The Oberlin Review
<< Front page News April 7, 2006

Overcoming Challenges, Drag Ball Will Survive
Behind the Scenes at Drag Ball: Glamour Meets Nitty-Gritty
 
Get ready: Organizers are already setting up for the big event, set to take place Saturday night.
 

Drag Ball exploded eight years ago under Student Union Associate Director Chris Baymiller, OC ’71, who expanded the event’s parameters to encompass all of Wilder and tapped into Student Union budgets to help with its financing.

Baymiller still helps some with fundraising, but the show is essentially run by students. This year, Monk received most of his organizational support from junior Linda Jagge and junior Nickie Hill, who will be next year’s head organizers. In terms of gaining experience, Monk said the experience of Drag Ball organizer has been well worth the time.

“It takes a lot of work to get all this shit done,” he said. “Now that I know how to do it, I feel sort of uniquely qualified to plan these sorts of events.”

Although some consider the $12 per student price too expensive, Monk said the event never makes a profit.
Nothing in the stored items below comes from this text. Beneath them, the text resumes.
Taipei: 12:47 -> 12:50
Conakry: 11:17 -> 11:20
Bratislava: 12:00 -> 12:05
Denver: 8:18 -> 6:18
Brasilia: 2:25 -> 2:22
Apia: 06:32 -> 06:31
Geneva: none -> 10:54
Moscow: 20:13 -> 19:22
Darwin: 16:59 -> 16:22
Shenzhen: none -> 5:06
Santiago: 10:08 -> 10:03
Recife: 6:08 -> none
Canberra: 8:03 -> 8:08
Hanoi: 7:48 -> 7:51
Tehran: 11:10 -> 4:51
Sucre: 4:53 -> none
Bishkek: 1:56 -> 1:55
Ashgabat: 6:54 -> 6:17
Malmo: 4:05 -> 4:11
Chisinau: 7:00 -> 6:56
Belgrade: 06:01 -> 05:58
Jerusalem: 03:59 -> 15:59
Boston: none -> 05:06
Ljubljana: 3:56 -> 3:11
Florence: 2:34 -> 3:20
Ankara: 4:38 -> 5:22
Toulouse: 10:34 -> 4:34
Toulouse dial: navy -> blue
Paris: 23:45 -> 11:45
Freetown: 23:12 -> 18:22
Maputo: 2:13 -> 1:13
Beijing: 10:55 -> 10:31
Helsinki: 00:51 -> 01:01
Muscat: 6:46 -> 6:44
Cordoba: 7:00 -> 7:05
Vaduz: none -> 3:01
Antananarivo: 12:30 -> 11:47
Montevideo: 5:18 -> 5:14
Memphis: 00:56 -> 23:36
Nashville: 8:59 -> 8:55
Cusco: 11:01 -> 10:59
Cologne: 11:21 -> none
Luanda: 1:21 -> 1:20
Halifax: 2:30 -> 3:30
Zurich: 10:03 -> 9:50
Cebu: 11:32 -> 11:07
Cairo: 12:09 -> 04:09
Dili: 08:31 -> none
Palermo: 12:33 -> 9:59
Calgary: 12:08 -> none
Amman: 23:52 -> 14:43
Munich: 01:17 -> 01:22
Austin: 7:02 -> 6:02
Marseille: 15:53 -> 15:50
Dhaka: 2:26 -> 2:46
The entire budget for the ball is between $28,000 and $32,000 dollars. Two of the priciest items on the budget are the $10,000 lighting scheme and the $12,000 reimbursement of student workers.

Students who work for the Student Union have Drag Ball weekend work requirements automatically in their contracts, but Monk said they are often not needed for as many hours as they are allotted.

“What we’re working on with the Student Union is to have a little bit of Drag Ball funding built into their budgets, so we can just count on that every year,” he said. “If I could just get my staffing paid for, that $12,000 would take off a huge amount of pressure.”

Drag Ball 2006 starts Saturday night at 9:30 p.m. Pre-judging for the runway competition, which takes place from opening to around 11 p.m., is open for public participation.

“The pre-judges are basically to separate the proverbial men from the boys, like who did a really good job and who’s just a boy in a dress,” said Monk.

From that group, 30 people are selected to compete in the runway competition on the stage.

This year’s judges are CDS employee Denise Capers from Stevenson, Director of the Multicultural Resource Center Director and Associate Dean of Students Eric Estes and celebrity guest judge Sharon Gless. Monk described Gless as a sort of “inter-generational superstar” actress: she is best known for her role as Chris Cagney on the 1980s TV show Cagney and Lacey and more recently as Debbie on Queer as Folk (2000).

“People seem to like the celebrity judge thing,” said Monk. “It lent a little bit of glamour to the whole event.”

Though her fame as an actress is her most visible qualification for guest judge, Gless is also grandmother to Oberlin first-year student Hailey Laws. Though Monk gives credit where it’s due to Laws for recruiting her grandmother, he still takes some personal pride:

“The fact that I got Sharon Gless to come is so exciting I might actually crap my pants.”